====== INPUT FOR THIS TASK

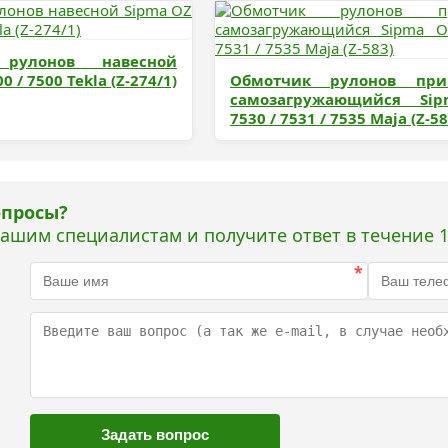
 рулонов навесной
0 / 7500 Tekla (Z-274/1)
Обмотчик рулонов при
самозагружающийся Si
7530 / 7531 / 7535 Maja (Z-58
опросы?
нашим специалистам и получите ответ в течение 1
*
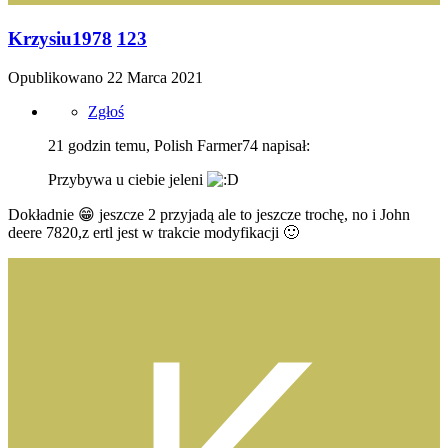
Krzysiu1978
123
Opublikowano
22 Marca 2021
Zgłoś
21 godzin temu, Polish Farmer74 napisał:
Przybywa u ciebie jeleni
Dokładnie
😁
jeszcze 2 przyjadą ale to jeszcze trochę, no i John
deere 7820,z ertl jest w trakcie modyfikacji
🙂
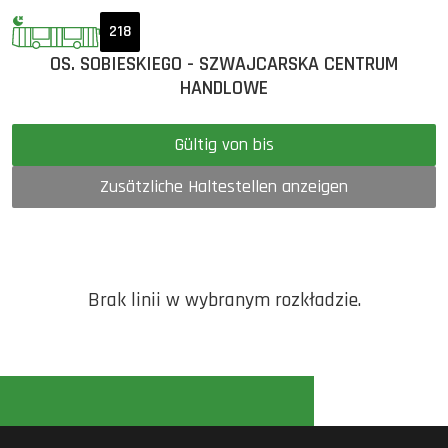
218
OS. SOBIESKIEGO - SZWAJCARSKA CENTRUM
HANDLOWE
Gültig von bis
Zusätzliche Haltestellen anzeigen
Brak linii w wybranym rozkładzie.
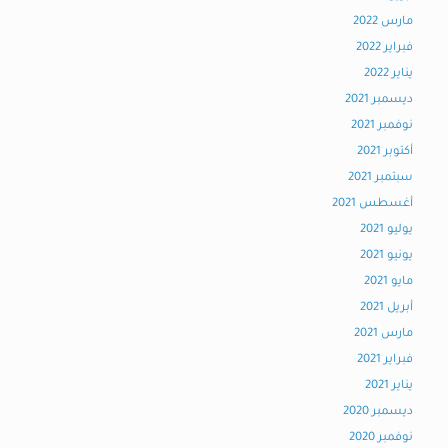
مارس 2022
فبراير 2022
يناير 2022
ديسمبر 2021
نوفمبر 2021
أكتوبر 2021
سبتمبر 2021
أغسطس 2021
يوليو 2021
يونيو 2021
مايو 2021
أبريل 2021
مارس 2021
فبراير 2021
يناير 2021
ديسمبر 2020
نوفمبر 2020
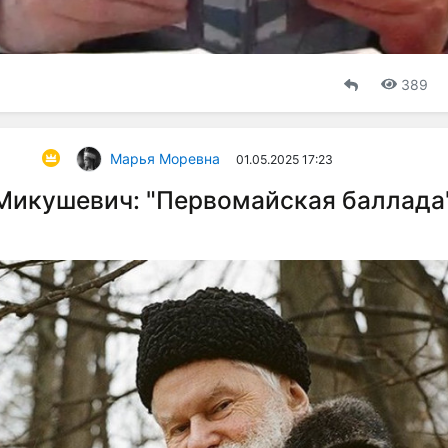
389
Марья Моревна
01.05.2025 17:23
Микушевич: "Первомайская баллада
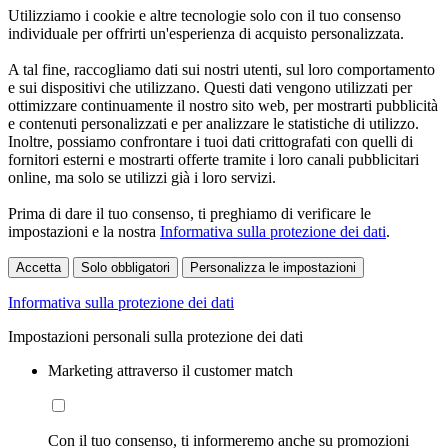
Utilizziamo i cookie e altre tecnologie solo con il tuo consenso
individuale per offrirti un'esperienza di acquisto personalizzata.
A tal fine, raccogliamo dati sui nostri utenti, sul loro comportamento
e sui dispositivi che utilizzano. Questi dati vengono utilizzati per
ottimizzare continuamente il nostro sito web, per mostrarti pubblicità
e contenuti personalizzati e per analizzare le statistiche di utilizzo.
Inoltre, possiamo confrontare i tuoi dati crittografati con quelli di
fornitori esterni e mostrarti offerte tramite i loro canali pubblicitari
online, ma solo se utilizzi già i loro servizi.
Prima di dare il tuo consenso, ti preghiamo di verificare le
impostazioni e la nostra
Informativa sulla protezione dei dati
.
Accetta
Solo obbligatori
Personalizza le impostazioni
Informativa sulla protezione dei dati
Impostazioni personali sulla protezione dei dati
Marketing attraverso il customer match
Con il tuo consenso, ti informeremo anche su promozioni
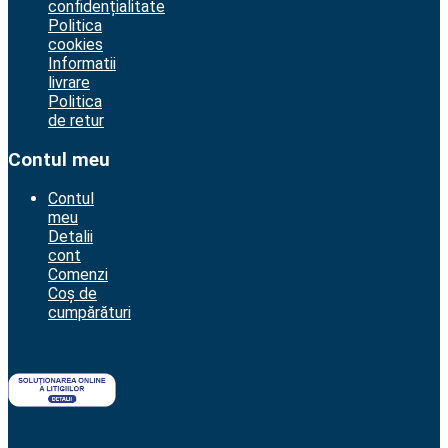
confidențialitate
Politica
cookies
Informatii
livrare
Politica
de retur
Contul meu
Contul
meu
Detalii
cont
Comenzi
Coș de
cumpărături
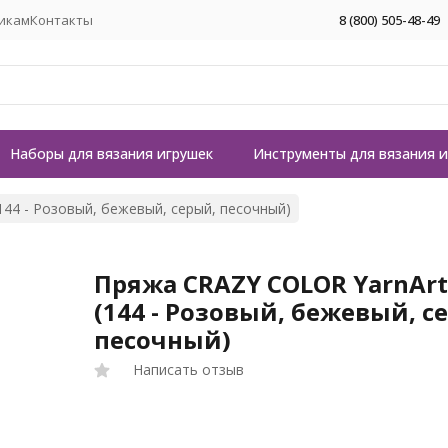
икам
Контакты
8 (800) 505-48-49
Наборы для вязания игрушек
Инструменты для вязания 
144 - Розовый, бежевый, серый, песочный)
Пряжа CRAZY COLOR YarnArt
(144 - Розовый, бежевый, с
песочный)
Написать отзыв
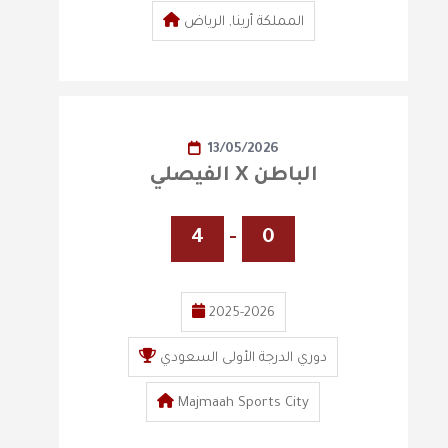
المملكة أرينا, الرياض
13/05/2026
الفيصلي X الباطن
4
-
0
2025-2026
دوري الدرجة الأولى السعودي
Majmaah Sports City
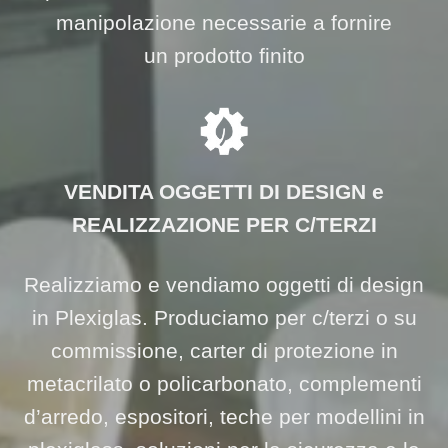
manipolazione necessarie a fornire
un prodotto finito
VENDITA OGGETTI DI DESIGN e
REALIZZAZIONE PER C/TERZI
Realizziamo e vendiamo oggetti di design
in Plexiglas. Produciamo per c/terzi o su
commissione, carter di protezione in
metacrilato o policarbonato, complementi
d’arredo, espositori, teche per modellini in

============
====== INPUT FOR THIS TASK

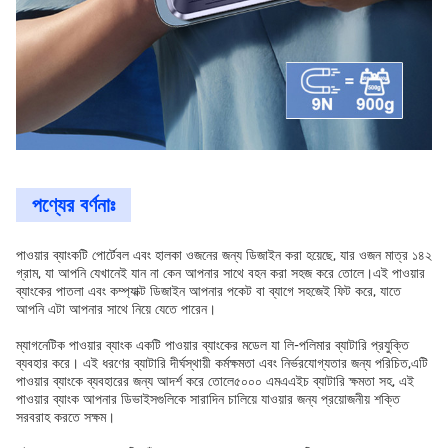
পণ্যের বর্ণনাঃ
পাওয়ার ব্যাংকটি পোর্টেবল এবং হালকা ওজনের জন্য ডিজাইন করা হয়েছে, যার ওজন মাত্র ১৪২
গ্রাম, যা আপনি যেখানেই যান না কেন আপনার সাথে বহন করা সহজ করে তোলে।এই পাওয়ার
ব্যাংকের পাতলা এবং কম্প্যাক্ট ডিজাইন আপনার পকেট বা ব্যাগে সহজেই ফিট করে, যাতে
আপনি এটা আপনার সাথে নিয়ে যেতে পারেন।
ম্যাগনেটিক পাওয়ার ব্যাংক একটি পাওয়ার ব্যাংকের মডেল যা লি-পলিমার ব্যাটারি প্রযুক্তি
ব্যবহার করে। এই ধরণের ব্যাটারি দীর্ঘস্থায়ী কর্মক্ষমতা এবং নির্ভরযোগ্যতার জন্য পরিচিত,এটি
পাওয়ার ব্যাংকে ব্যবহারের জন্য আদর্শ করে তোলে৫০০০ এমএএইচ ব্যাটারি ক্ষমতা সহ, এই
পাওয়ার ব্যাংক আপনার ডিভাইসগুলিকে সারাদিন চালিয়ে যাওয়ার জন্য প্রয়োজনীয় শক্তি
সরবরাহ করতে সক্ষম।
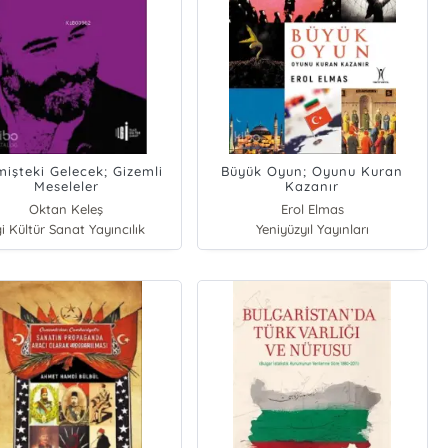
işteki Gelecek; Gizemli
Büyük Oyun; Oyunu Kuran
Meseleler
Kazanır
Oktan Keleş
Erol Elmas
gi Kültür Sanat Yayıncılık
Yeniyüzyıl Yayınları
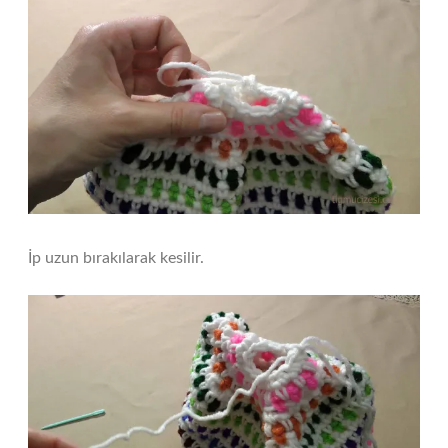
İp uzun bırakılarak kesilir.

============
====== INPUT FOR THIS TASK

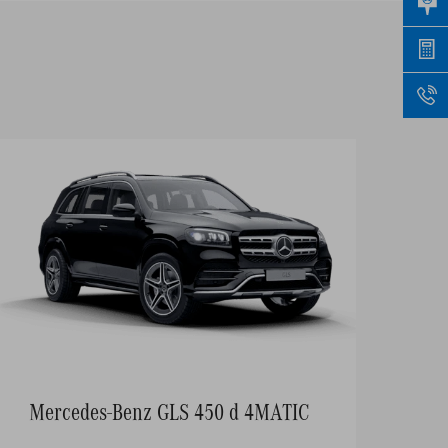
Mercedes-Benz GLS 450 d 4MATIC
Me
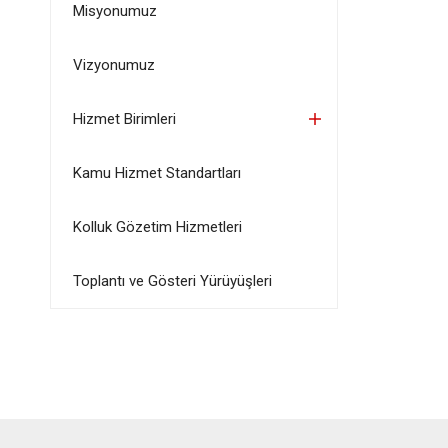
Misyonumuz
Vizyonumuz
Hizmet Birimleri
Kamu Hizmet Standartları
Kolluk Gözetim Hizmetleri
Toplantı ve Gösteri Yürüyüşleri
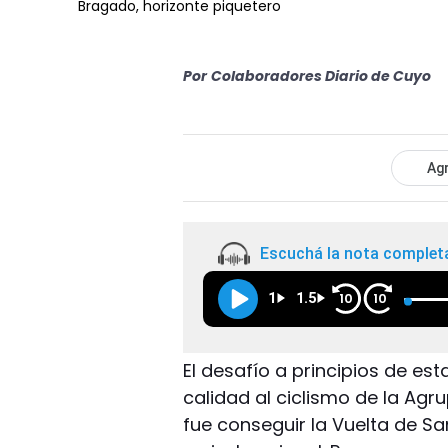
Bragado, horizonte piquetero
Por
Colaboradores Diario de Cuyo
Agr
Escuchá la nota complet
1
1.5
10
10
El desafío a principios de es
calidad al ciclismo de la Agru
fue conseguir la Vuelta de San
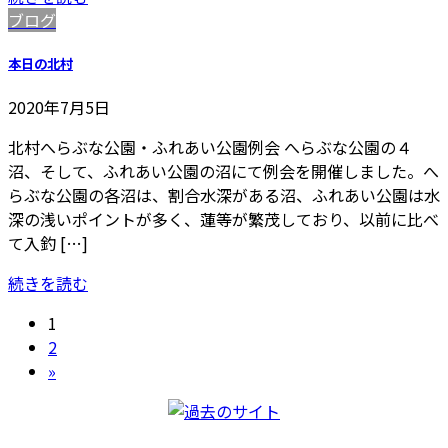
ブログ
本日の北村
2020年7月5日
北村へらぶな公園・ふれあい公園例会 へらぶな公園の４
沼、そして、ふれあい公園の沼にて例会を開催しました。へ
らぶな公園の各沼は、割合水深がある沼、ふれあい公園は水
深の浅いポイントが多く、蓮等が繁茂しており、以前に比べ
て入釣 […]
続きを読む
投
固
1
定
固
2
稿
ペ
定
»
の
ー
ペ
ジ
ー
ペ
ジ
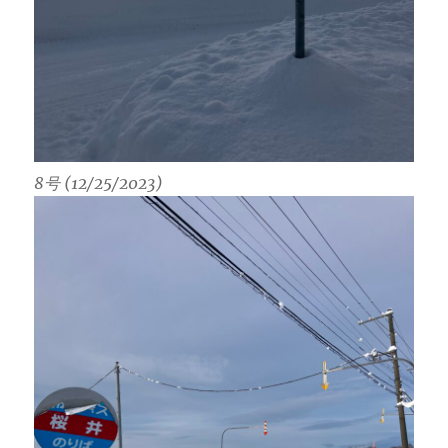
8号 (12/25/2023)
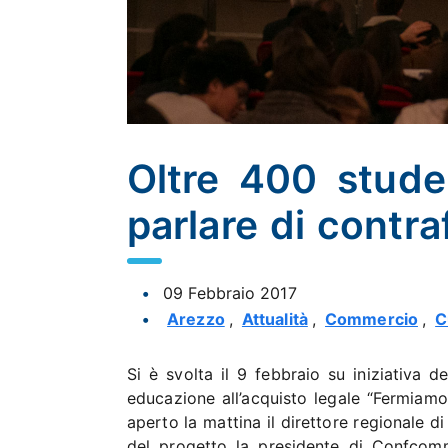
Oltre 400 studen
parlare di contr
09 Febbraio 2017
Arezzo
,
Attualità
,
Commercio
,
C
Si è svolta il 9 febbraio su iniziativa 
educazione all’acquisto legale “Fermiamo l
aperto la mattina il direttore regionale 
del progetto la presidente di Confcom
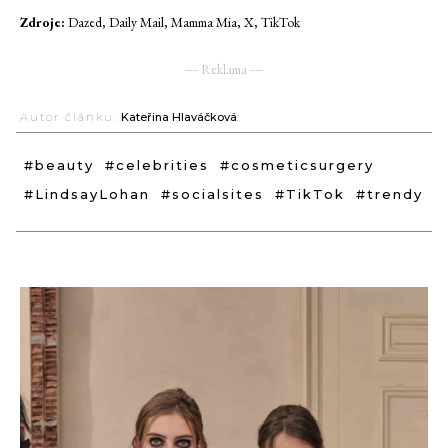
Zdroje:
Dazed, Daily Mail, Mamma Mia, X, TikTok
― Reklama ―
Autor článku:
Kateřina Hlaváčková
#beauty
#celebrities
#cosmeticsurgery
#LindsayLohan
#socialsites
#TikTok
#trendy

============

### [EXERCISE OBJECTIVE]
A word-for-word reproduction is needed of the lines above from the line containing "Oktan Keleş" through the line containing "İp uzun bırakılarak kesilir.", with both ends kept and no pictures.

### [SOLUTION FOR THIS PROBLEM]
Oktan Keleş
Erol Elmas
gi Kültür Sanat Yayıncılık
Yeniyüzyıl Yayınları
İp uzun bırakılarak kesilir.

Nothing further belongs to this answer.